On one recent day, Audrey Martin, a young woman operating one of the camps, looked more like an overwhelmed emergency room nurse than an evangelist set to cast out voodoo. St. Nicolas has sent about 80 patients to the mission, where they receive basic medical attention and food, and sleep under the large roof of an outdoor amphitheater.

Youth With a Mission will transfer the patients and families on their property to one of the new public camps for internally displaced people being established in St. Marc, as soon as preparations to build them are complete.

Kedgaidi
Emily Troutman
At Youth with a Mission ministry, people with injured limbs take turns using crutches and wheelchairs.


The mission was assigned the responsibility of installing plumbing and electricity at the site of one of the new camps, but Martin could not give an estimate of when the staff will finish that work, "Soon, we hope," she said. "We need this space for our volunteers who are coming."

Two buses of missionaries and volunteers streamed into Saint Marc that same afternoon.

In the meantime, patients like Marlene face an uncertain future. Her pelvic injury will likely keep her bedridden and unstable for weeks. Tuesday, she was offered a chance to go by helicopter to the USNS Comfort, in order to receive the much needed reconstructive surgery to her pelvis. Surprisingly, Marlene refused to go because the ship does not allow family members to go with patients, and she was unwilling to leave behind her sister, Juliene.

Kedgaidi
Emily Troutman
This space, an amphitheater in Saint Marc, will soon be filled with Youth with a Mission volunteers, and the Haitian residents will be transferred to camps.


Today, the USNS Comfort announced they are no longer taking patients with pelvic injuries, due to the high demand for this surgery and their limited surgical capacity. It is unknown whether or not the ship will eventually resume this treatment.
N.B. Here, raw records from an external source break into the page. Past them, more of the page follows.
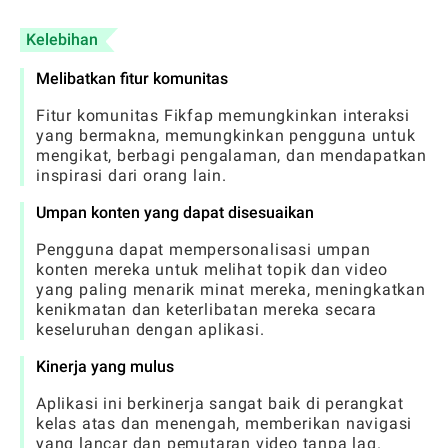
Kelebihan
Melibatkan fitur komunitas
Fitur komunitas Fikfap memungkinkan interaksi
yang bermakna, memungkinkan pengguna untuk
mengikat, berbagi pengalaman, dan mendapatkan
inspirasi dari orang lain.
Umpan konten yang dapat disesuaikan
Pengguna dapat mempersonalisasi umpan
konten mereka untuk melihat topik dan video
yang paling menarik minat mereka, meningkatkan
kenikmatan dan keterlibatan mereka secara
keseluruhan dengan aplikasi.
Kinerja yang mulus
Aplikasi ini berkinerja sangat baik di perangkat
kelas atas dan menengah, memberikan navigasi
yang lancar dan pemutaran video tanpa lag.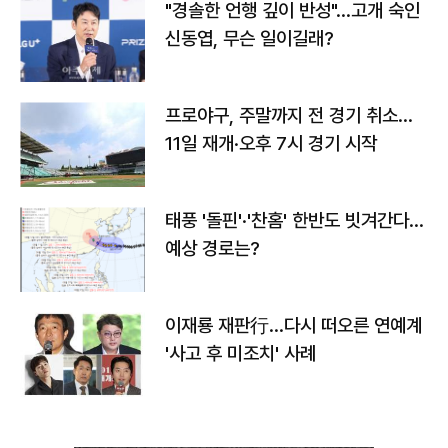
"경솔한 언행 깊이 반성"…고개 숙인
신동엽, 무슨 일이길래?
프로야구, 주말까지 전 경기 취소…
11일 재개·오후 7시 경기 시작
태풍 '돌핀'·'찬홈' 한반도 빗겨간다…
예상 경로는?
이재룡 재판行…다시 떠오른 연예계
'사고 후 미조치' 사례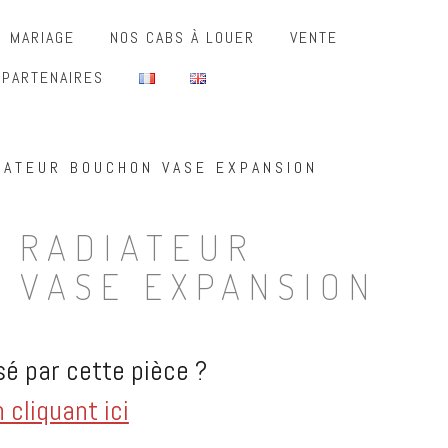
MARIAGE
NOS CABS À LOUER
VENTE
 PARTENAIRES
IATEUR BOUCHON VASE EXPANSION
 RADIATEUR
 VASE EXPANSION
é par cette pièce ?
cliquant ici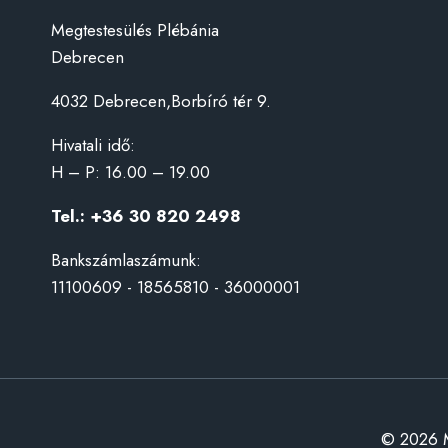
Megtestesülés Plébánia
Debrecen
4032 Debrecen,Borbíró tér 9.
Hivatali idő:
H – P: 16.00 – 19.00
Tel.: +36 30 820 2498
Bankszámlaszámunk:
11100609 - 18565810 - 36000001
© 2026 M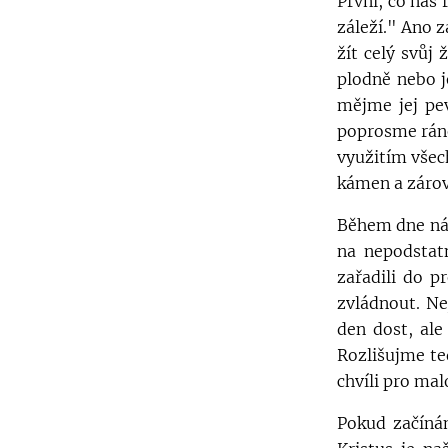
První, co nás 
záleží." Ano 
žít celý svůj
plodně nebo j
mějme jej pev
poprosme ráno 
využitím všec
kámen a zárove
Během dne nás
na nepodstat
zařadili do p
zvládnout. N
den dost, ale
Rozlišujme ted
chvíli pro ma
Pokud začíná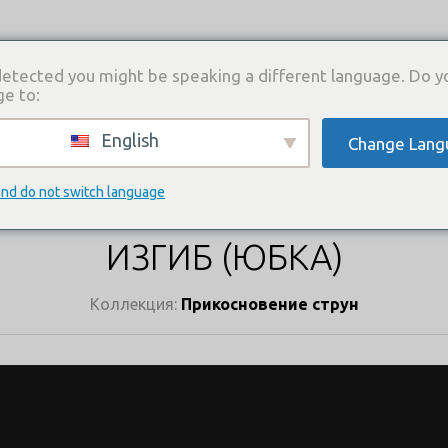
etected you might be speaking a different language. Do y
ge to:
English
Change Lang
И
КАТАЛОГ ПЛАТЬЕВ
ГДЕ КУПИТЬ
СВЯЗА
КАТАЛОГ ПЛАТЬЕВ
and do not switch language
ИЗГИБ (ЮБКА)
Коллекция:
Прикосновение струн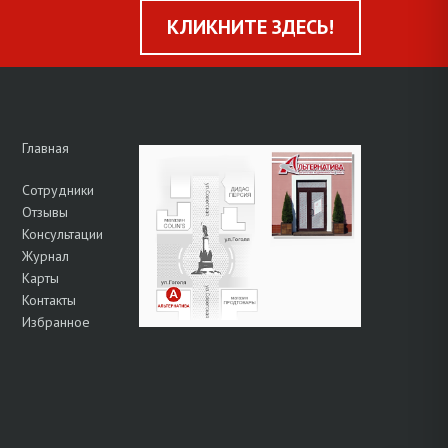
КЛИКНИТЕ ЗДЕСЬ!
Главная
Сотрудники
Отзывы
Консультации
Журнал
Карты
Контакты
Избранное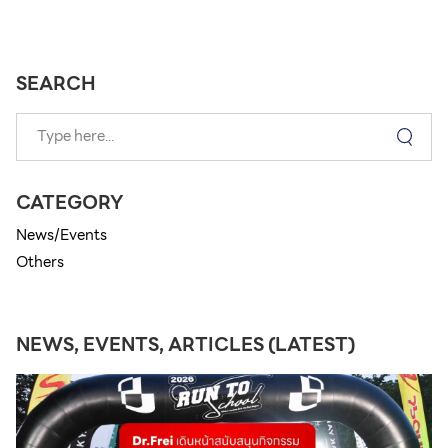
SEARCH
CATEGORY
News/Events
Others
NEWS, EVENTS, ARTICLES (LATEST)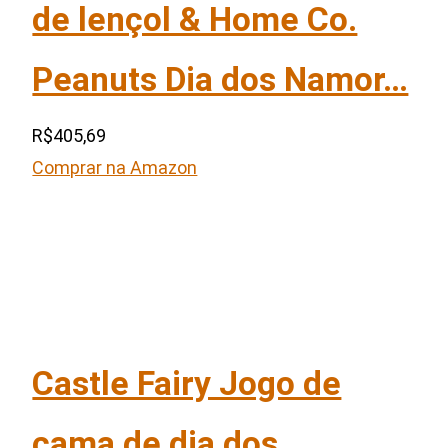
de lençol & Home Co.
Peanuts Dia dos Namor…
R$405,69
Comprar na Amazon
Castle Fairy Jogo de
cama de dia dos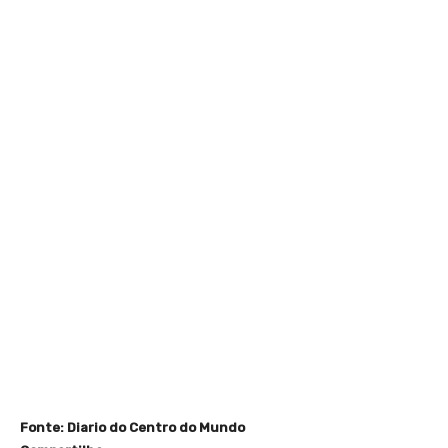
Fonte: Diario do Centro do Mundo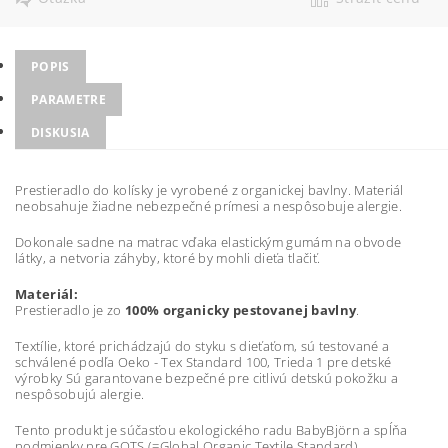
POPIS
PARAMETRE
DISKUSIA
Prestieradlo do kolísky je vyrobené z organickej bavlny. Materiál
neobsahuje žiadne nebezpečné prímesi a nespôsobuje alergie.
Dokonale sadne na matrac vďaka elastickým gumám na obvode
látky, a netvoria záhyby, ktoré by mohli dieťa tlačiť.
Materiál:
Prestieradlo je zo
100% organicky pestovanej bavlny
.
Textílie, ktoré prichádzajú do styku s dieťaťom, sú testované a
schválené podľa Oeko - Tex Standard 100, Trieda 1 pre detské
výrobky Sú garantovane bezpečné pre citlivú detskú pokožku a
nespôsobujú alergie.
Tento produkt je súčasťou ekologického radu BabyBjörn a spĺňa
podmienky pre GOTS (=Global Organic Textile Standard),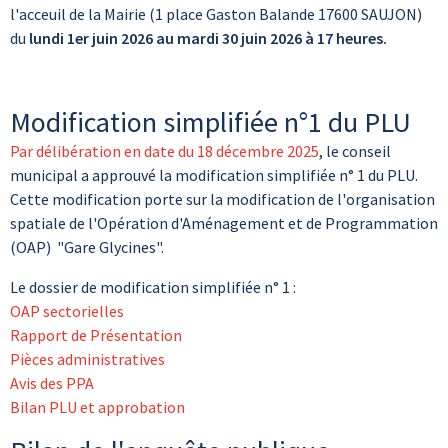
l'acceuil de la Mairie (1 place Gaston Balande 17600 SAUJON)
du
lundi 1er juin 2026 au mardi 30 juin 2026 à 17 heures.
Modification simplifiée n°1 du PLU
Par délibération en date du 18 décembre 2025
, le conseil
municipal a approuvé la modification simplifiée n° 1 du PLU.
Cette modification porte sur la modification de l'organisation
spatiale de l'Opération d'Aménagement et de Programmation
(OAP) "Gare Glycines".
Le dossier de modification simplifiée n° 1 :
OAP sectorielles
Rapport de Présentation
Pièces administratives
Avis des PPA
Bilan PLU et approbation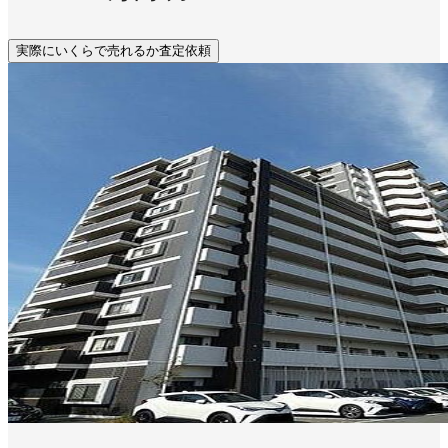
実際にいくらで売れるか査定依頼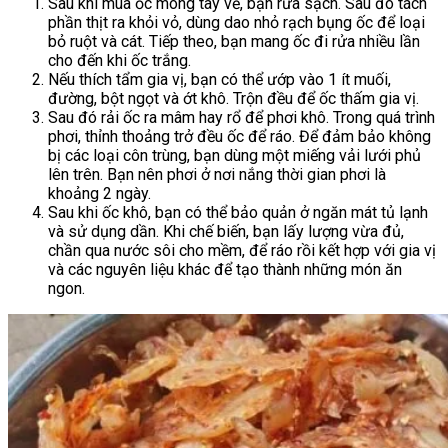
Sau khi mua ốc móng tay về, bạn rửa sạch. Sau đó tách
phần thịt ra khỏi vỏ, dùng dao nhỏ rạch bụng ốc để loại
bỏ ruột và cát. Tiếp theo, bạn mang ốc đi rửa nhiều lần
cho đến khi ốc trắng.
Nếu thích tẩm gia vị, bạn có thể ướp vào 1 ít muối,
đường, bột ngọt và ớt khô. Trộn đều để ốc thấm gia vị.
Sau đó rải ốc ra mâm hay rổ để phơi khô. Trong quá trình
phơi, thỉnh thoảng trở đều ốc để ráo. Để đảm bảo không
bị các loại côn trùng, bạn dùng một miếng vải lưới phủ
lên trên. Bạn nên phơi ở nơi nắng thời gian phơi là
khoảng 2 ngày.
Sau khi ốc khô, bạn có thể bảo quản ở ngăn mát tủ lạnh
và sử dụng dần. Khi chế biến, bạn lấy lượng vừa đủ,
chần qua nước sôi cho mềm, để ráo rồi kết hợp với gia vị
và các nguyên liệu khác để tạo thành những món ăn
ngon.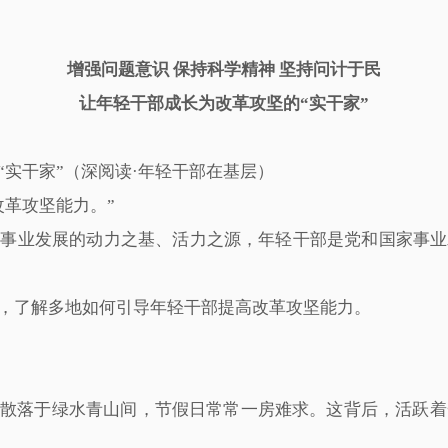
增强问题意识 保持科学精神 坚持问计于民
让年轻干部成长为改革攻坚的“实干家”
实干家”（深阅读·年轻干部在基层）
改革攻坚能力。”
是事业发展的动力之基、活力之源，年轻干部是党和国家事业
，了解多地如何引导年轻干部提高改革攻坚能力。
散落于绿水青山间，节假日常常一房难求。这背后，活跃着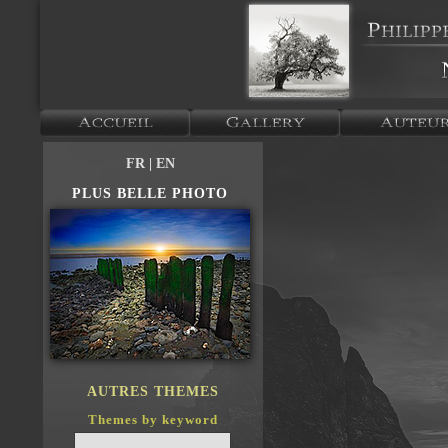
FR
| EN
PLUS BELLE PHOTO
AUTRES THEMES
Themes by keyword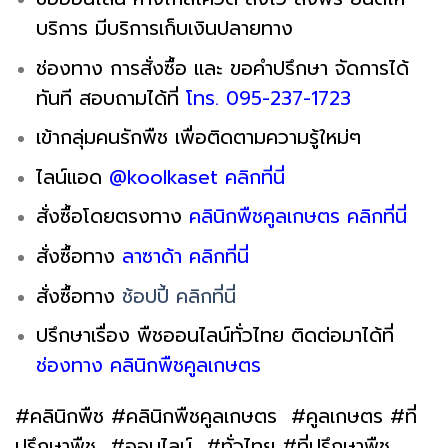
บริการ มีบริการเก็บเงินปลายทาง
ช่องทาง การสั่งซื้อ และ ขอคำปรึกษา จัดการได้
ทันที สอบถามได้ที่
โทร. 095-237-1723
เข้ากลุ่มคนรักพืช เพื่อติดตามความรู้ใหม่ๆ
ไลน์แอด
@koolkaset คลิกที่นี่
สั่งซื้อโดยตรงทาง
คลินิกพืชคูลเกษตร คลิกที่นี่
สั่งซื้อทาง
ลาซาด้า คลิกที่นี่
สั่งซื้อทาง
ช้อปปี้ คลิกที่นี่
ปรึกษาเรื่อง พืชออนไลน์ทั่วไทย ติดต่อมาได้ที่
ช่องทาง คลินิกพืชคูลเกษตร
#คลินิกพืช #คลินิกพืชคูลเกษตร #คูลเกษตร #ที่
ปรึกษาพืช #ออนไลน์ #ทั่วไทย #ที่ปรึกษาพืช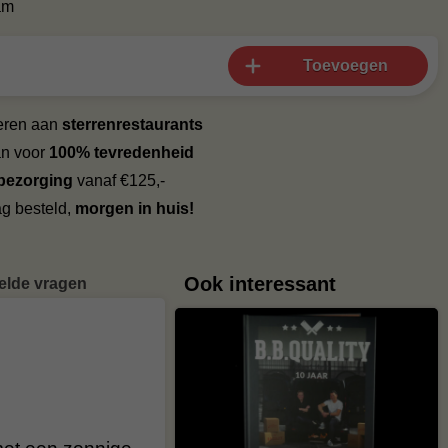
am
Toevoegen
veren aan
sterrenrestaurants
an voor
100% tevredenheid
 bezorging
vanaf €125,-
g besteld,
morgen in huis!
Ook interessant
elde vragen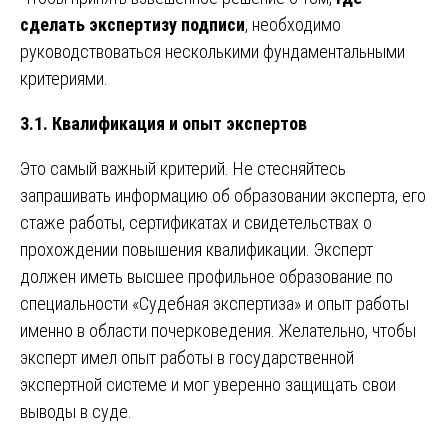
сделать экспертизу подписи
, необходимо
руководствоваться несколькими фундаментальными
критериями.
3.1. Квалификация и опыт экспертов
Это самый важный критерий. Не стесняйтесь
запрашивать информацию об образовании эксперта, его
стаже работы, сертификатах и свидетельствах о
прохождении повышения квалификации. Эксперт
должен иметь высшее профильное образование по
специальности «Судебная экспертиза» и опыт работы
именно в области почерковедения. Желательно, чтобы
эксперт имел опыт работы в государственной
экспертной системе и мог уверенно защищать свои
выводы в суде.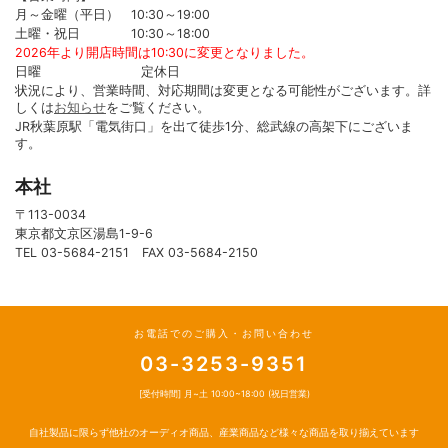
月～金曜（平日） 10:30～19:00
土曜・祝日 10:30～18:00
2026年より開店時間は10:30に変更となりました。
日曜 定休日
状況により、営業時間、対応期間は変更となる可能性がございます。詳
しくは
お知らせ
をご覧ください。
JR秋葉原駅「電気街口」を出て徒歩1分、総武線の高架下にございま
す。
本社
〒113-0034
東京都文京区湯島1-9-6
TEL 03-5684-2151 FAX 03-5684-2150
お電話でのご購入・お問い合わせ
03-3253-9351
[受付時間] 月~土 10:00~18:00 (祝日営業)
自社製品に限らず他社のオーディオ商品、産業商品など様々な商品を取り揃えています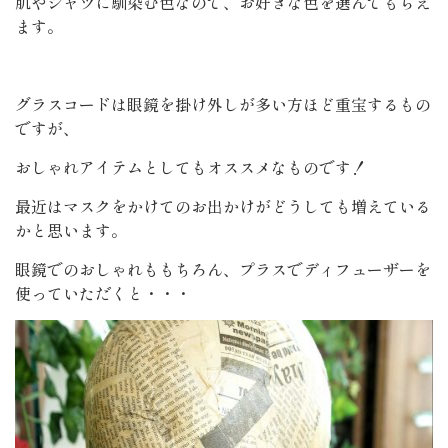
肌やシャツに馴染む色なので、お好きな色を選んでもらえ
ます。
グラスコードは眼鏡を掛け外しが多い方ほど重宝するもの
ですが、
おしゃれアイテムとしてもオススメなものです！
最近はマスクをかけてのお出かけがどうしても増えている
かと思います。
眼鏡でのおしゃれももちろん、プラスでディフューザーを
使っていただくと・・・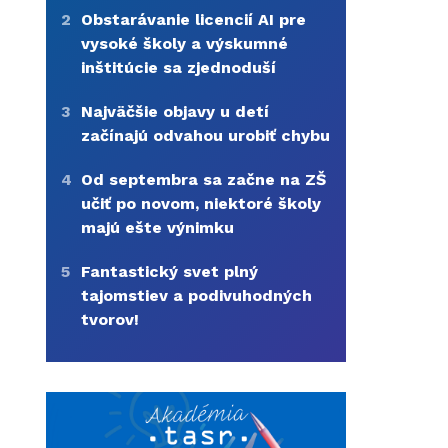
2
Obstarávanie licencií AI pre
vysoké školy a výskumné
inštitúcie sa zjednoduší
3
Najväčšie objavy u detí
začínajú odvahou urobiť chybu
4
Od septembra sa začne na ZŠ
učiť po novom, niektoré školy
majú ešte výnimku
5
Fantastický svet plný
tajomstiev a podivuhodných
tvorov!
For now, Juliene will stay with Marlene to care for her in their small space on the floor of Saint Nicolas Hospital. After that, they don't know where they will go, but it won't be back to Leogane.

"My life is not up to me," Marlene said.


Kedgaidi
Emily Troutman
Two buses of volunteers stream into Saint Marc, all arriving from the U.S. Many will help build the plumbing and infrastructure necessary to stand up two massive refugee camps in the city.